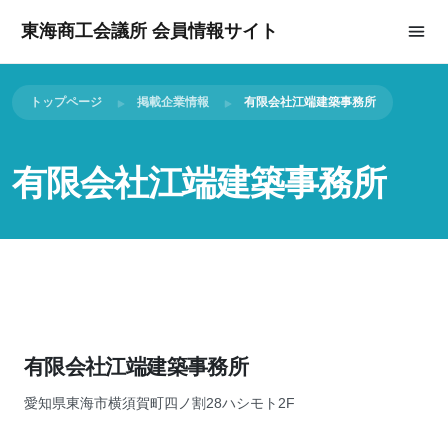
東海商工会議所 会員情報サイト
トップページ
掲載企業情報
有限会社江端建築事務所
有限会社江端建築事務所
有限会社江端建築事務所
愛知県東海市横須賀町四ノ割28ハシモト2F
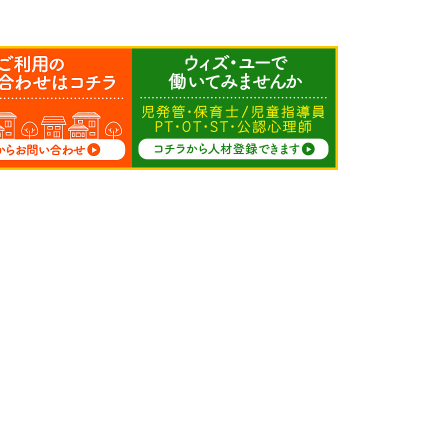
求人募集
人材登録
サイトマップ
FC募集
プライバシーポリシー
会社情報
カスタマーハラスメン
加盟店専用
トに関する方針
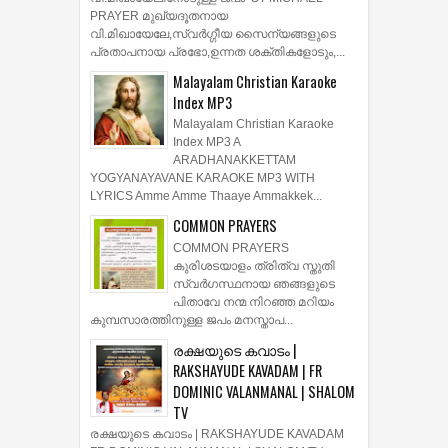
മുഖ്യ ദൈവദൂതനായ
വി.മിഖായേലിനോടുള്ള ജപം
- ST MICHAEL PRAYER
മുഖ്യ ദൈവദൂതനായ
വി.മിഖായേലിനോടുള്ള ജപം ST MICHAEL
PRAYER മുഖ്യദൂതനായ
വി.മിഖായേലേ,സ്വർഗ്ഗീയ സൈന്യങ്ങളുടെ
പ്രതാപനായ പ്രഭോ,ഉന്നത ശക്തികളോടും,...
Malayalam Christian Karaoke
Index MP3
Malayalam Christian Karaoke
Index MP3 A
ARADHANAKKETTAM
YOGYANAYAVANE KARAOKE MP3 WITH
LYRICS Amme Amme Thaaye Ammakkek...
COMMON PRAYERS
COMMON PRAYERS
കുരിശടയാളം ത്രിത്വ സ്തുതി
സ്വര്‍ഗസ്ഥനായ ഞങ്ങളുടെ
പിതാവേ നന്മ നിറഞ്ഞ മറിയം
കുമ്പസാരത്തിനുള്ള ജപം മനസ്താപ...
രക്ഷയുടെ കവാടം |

▶ TASK ITEM:
Leave the pictures out, and print every line of the listing exactly as written.

▶ YOUR SOLUTION:
東海商工会議所 会員情報サイト
トップページ
掲載企業情報
有限会社江端建築事務所
有限会社江端建築事務所
有限会社江端建築事務所
愛知県東海市横須賀町四ノ割28ハシモト2F
求人募集
人材登録
サイトマップ
FC募集
プライバシーポリシー
会社情報
カスタマーハラスメン
加盟店専用
トに関する方針
മുഖ്യ ദൈവദൂതനായ
വി.മിഖായേലിനോടുള്ള ജപം
- ST MICHAEL PRAYER
മുഖ്യ ദൈവദൂതനായ
വി.മിഖായേലിനോടുള്ള ജപം ST MICHAEL
PRAYER മുഖ്യദൂതനായ
വി.മിഖായേലേ,സ്വർഗ്ഗീയ സൈന്യങ്ങളുടെ
പ്രതാപനായ പ്രഭോ,ഉന്നത ശക്തികളോടും,...
Malayalam Christian Karaoke
Index MP3
Malayalam Christian Karaoke
Index MP3 A
ARADHANAKKETTAM
YOGYANAYAVANE KARAOKE MP3 WITH
LYRICS Amme Amme Thaaye Ammakkek...
COMMON PRAYERS
COMMON PRAYERS
കുരിശടയാളം ത്രിത്വ സ്തുതി
സ്വര്‍ഗസ്ഥനായ ഞങ്ങളുടെ
പിതാവേ നന്മ നിറഞ്ഞ മറിയം
കുമ്പസാരത്തിനുള്ള ജപം മനസ്താപ...
രക്ഷയുടെ കവാടം |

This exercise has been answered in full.